To these communities, there is nothing more important than giving their dead a proper burial and appeasing their spirits. Burying the dead in mass graves or what is considered worse, without the presence of their families, is detrimental from the perspective of these West African communities (Richards, 2015). Additionally, West African philosophy also believes that men should not have the same burial ritual or burial site as women and children. This situation of disagreement has resulted in a lot of mistrust between the West African communities and the health workers in the area.

Additionally, in reference to the washing rituals done on the dead bodies, West African philosophy dictates that males should wash dead males and dead women should be washed by women (Richards, 2015). Another practiced burial ritual that connects to Ebola virus transmission is that wives are required to shave the heads of their dead husbands and then be smeared with mud made from their husband’s body’s washing. The significance of this ritual is meant to protect the wife from any jealous spirits and thereby prepare her for inheritance by one of her husband’s brothers (Richards, 2015). Therefore, though there is an obvious opportunity for the Ebola virus to infect the wife through the mud she uses, there would be many negative spiritual effects of not completing the ritual.

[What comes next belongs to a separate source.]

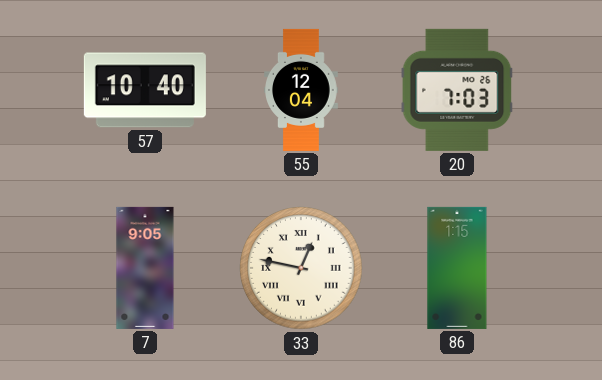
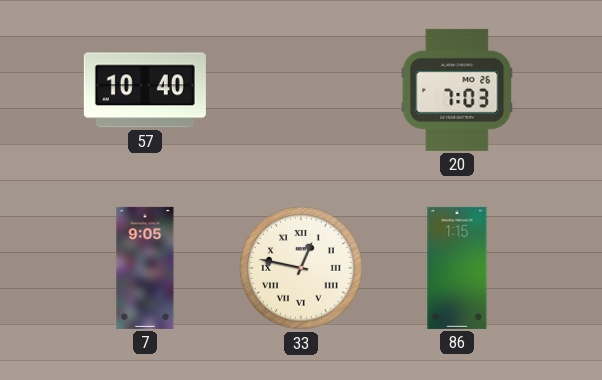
55: 12:04 -> none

The importance of mobility for people in West Africa when properly completing burial rituals is another contributor to the increased social tensions surrounding burials. A notable example of how transportation contributes to the spread of Ebola virus disease is in the context of when a wife dies. When a wife dies, her body is usually transported back to her family that lives in another village. Furthermore, if the wife dies before the dowry is completely paid, then the husband will bring the wife’s body to her village to settle the outstanding debt and then take her body back to his village to bury her (Richards, 2015). This movement of the body back and forth poses a large risk for Ebola transmission to the people living in the other villages.

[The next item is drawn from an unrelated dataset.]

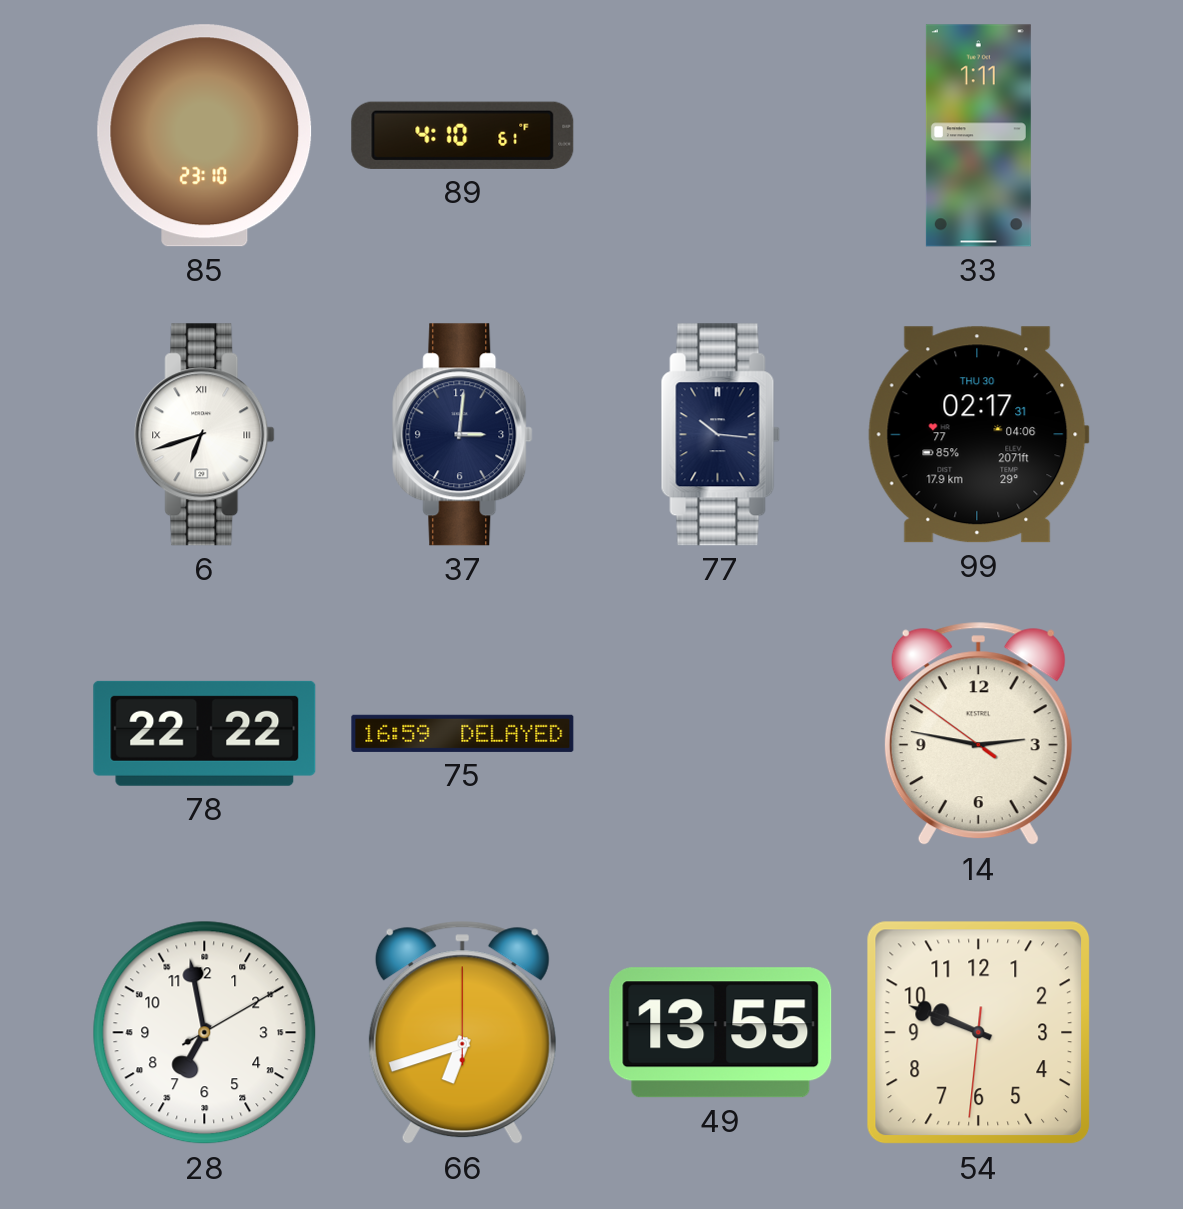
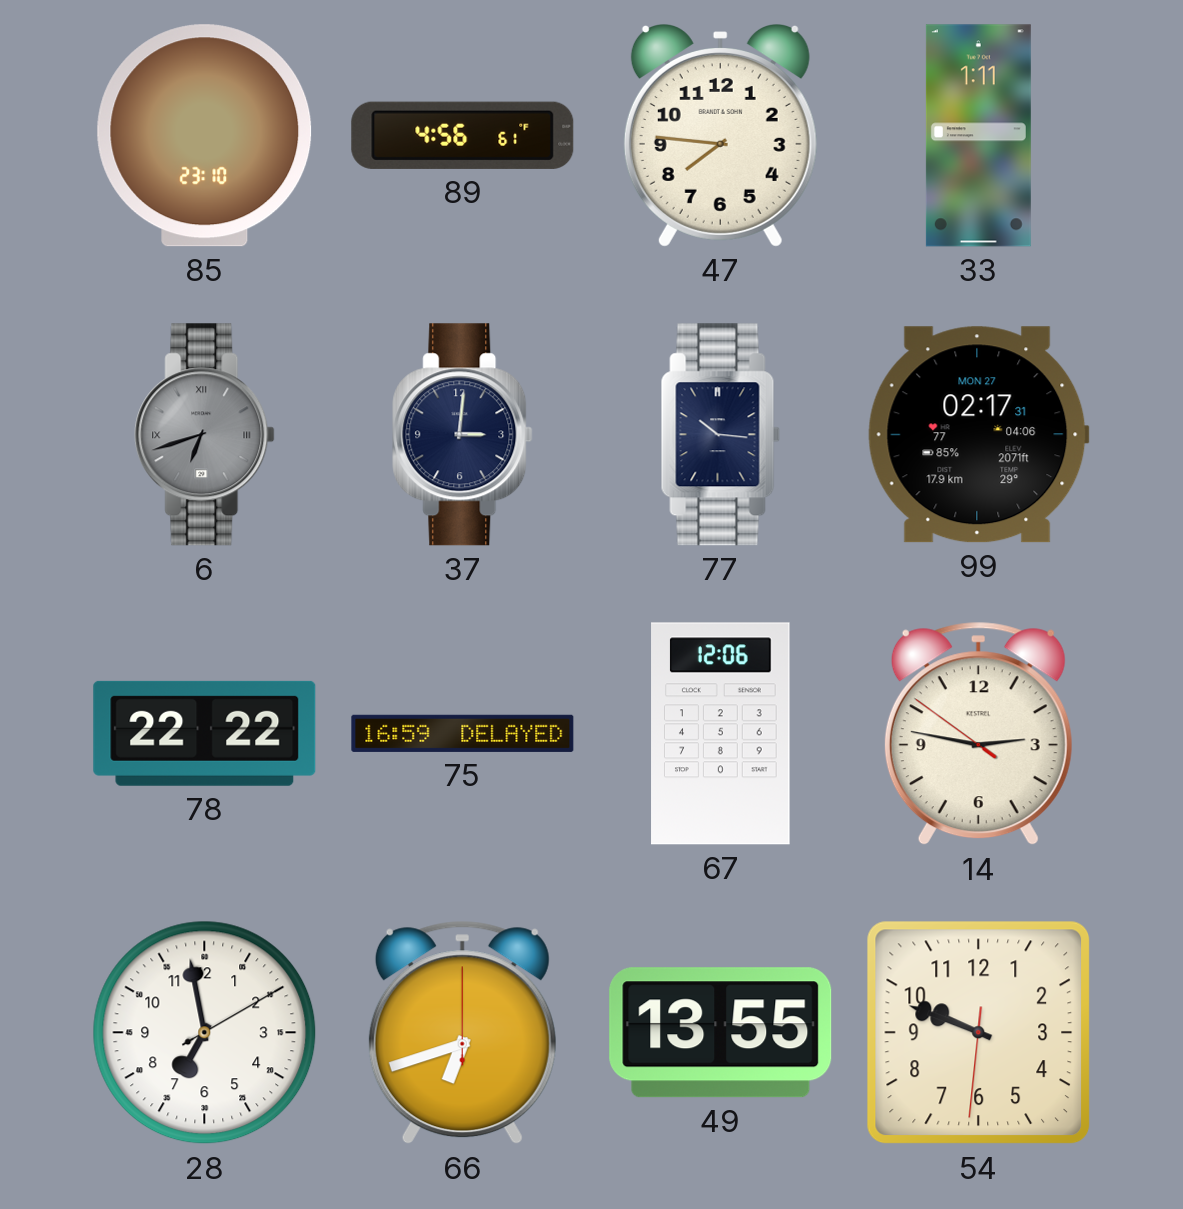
89: 4:10 -> 4:56
47: none -> 7:46
6 dial: white -> grey
99 date: THU 30 -> MON 27
67: none -> 12:06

West African religious philosophy supports that when the body of the deceased is not allowed to have the proper burial ritual it is understood as an attack on the wishes of the deceased person. This allows the angry spirit of the deceased person to return to the world of the living to harm the living family members in the form of haunting (Faye, 2015). Often, what is even considered worse than not allowing the families to perform the traditional burial rites is to remove the body from the presence of the family members (Faye, 2015). Families in Liberia believe that if funerals are not conducted in the traditional way it will also lead to poor agricultural production. Specifically, the rice production will be harmed because of a curse from the ancestors (Richards, 2015). The connection between fulfilling appropriate funeral rituals and abundant crop production further explains the importance of completing the burial traditions.